6. Were intervention/therapeutic regimens/exposure factor or procedure and any comparison(s) described in detail? Were intervening factors described?
  6.1. In RCT or other intervention trial, were protocols described for all regimens studied?
  6.2. In observational study, were interventions, study settings, and clinicians/provider described?
  6.3. Was the intensity and duration of the intervention or exposure factor sufficient to produce a meaningful effect?
  6.4. Was the amount of exposure and, if relevant, subject/patient compliance measured?
  6.5. Were co-interventions (e.g., ancillary treatments, other therapies) described?
  6.6. Were extra or unplanned treatments described?
  6.7. Was the information for 6.4, 6.5, and 6.6 assessed the same way for all groups?
  6.8. In diagnostic study, were details of test administration and replication sufficient?
7. Were outcomes clearly defined and the measurements valid and reliable?
  7.1. Were primary and secondary endpoints described and relevant to the question?
  7.2. Were nutrition measures appropriate to question and outcomes of concern?
  7.3. Was the period of follow-up long enough for important outcome(s) to occur?
  7.4. Were the observations and measurements based on standard, valid, and reliable data collection instruments/tests/procedures?
  7.5. Was the measurement of effect at an appropriate level of precision?
  7.6. Were other factors accounted for (measured) that could affect outcomes?
  7.7. Were the measurements conducted consistently across groups?
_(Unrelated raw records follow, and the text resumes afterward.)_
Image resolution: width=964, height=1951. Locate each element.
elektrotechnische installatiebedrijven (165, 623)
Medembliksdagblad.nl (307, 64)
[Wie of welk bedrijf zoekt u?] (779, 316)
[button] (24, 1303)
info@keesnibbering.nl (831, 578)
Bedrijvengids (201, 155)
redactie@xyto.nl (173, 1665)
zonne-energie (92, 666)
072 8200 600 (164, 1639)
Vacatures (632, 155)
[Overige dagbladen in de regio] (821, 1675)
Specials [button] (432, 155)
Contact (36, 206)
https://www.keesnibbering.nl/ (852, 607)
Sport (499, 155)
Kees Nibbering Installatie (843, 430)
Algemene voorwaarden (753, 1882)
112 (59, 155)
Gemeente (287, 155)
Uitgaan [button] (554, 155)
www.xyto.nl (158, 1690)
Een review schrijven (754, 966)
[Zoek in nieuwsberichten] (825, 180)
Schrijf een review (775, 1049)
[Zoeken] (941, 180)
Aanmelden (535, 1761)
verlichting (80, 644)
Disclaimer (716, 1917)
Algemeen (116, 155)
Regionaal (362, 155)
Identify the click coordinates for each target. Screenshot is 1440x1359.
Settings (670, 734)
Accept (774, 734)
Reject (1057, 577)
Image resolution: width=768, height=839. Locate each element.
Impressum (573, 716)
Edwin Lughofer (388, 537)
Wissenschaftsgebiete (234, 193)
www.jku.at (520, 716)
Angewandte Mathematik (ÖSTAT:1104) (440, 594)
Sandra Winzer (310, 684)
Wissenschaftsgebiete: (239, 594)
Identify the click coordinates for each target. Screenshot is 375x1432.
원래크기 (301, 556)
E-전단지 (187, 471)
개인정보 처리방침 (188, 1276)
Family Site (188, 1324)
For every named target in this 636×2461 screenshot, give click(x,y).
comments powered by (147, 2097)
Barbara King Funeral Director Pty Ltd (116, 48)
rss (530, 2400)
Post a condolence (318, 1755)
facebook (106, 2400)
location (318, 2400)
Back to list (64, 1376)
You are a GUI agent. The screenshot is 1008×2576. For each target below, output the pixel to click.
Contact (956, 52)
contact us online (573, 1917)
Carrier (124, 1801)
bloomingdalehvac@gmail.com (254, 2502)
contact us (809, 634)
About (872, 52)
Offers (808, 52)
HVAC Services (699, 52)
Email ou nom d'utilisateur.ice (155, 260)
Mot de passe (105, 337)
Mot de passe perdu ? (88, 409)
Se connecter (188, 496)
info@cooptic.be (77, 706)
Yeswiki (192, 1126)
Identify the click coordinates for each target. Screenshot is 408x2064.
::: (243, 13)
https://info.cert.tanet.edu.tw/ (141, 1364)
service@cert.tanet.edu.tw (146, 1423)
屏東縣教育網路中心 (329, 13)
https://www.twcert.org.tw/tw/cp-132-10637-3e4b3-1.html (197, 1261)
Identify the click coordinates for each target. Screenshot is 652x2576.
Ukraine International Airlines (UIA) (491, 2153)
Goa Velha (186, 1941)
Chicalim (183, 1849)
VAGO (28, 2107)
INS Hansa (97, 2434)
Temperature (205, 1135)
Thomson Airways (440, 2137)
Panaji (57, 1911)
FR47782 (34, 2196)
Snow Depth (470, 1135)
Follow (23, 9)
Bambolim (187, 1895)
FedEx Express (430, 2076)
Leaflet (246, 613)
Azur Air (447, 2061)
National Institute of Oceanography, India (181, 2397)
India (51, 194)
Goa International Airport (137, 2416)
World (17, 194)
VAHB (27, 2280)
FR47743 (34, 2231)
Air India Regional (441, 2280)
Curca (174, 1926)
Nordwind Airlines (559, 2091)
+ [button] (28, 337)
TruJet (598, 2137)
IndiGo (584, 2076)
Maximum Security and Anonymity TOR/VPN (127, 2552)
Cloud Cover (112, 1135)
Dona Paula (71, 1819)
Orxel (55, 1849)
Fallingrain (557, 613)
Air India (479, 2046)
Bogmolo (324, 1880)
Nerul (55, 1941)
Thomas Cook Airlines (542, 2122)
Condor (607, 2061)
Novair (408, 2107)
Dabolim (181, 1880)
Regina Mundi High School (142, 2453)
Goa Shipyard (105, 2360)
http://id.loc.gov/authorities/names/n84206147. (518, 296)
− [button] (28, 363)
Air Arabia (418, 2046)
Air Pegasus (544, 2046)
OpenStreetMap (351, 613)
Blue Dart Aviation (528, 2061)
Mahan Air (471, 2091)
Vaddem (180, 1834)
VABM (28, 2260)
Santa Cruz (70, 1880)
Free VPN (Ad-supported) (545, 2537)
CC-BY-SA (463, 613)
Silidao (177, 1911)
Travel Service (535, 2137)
8. Was the statistical analysis appropriate for the study design and type of outcome indicators?
  8.1. Were statistical analyses adequately described and the results reported appropriately?
  8.2. Were correct statistical tests used and assumptions of test not violated?
  8.3. Were statistics reported with levels of significance and/or confidence intervals?
  8.4. Was "intent to treat" analysis of outcomes done (and as appropriate, was there an analysis of outcomes for those maximally exposed or a dose-response analysis)?
  8.5. Were adequate adjustments made for effects of confounding factors that might have affected the outcomes (e.g., multivariate analyses)?
  8.6. Was clinical significance as well as statistical significance reported?
  8.7. If negative findings, was a power calculation reported to address type 2 error?
9. Are conclusions supported by results with biases and limitations taken into consideration?
  9.1. Is there a discussion of findings?
  9.2. Are biases and study limitations identified and discussed?
10. Is bias due to study’s funding or sponsorship unlikely?
  10.1. Were sources of funding and investigators’ affiliations described?
  10.2. Was the study free from apparent conflict of interest?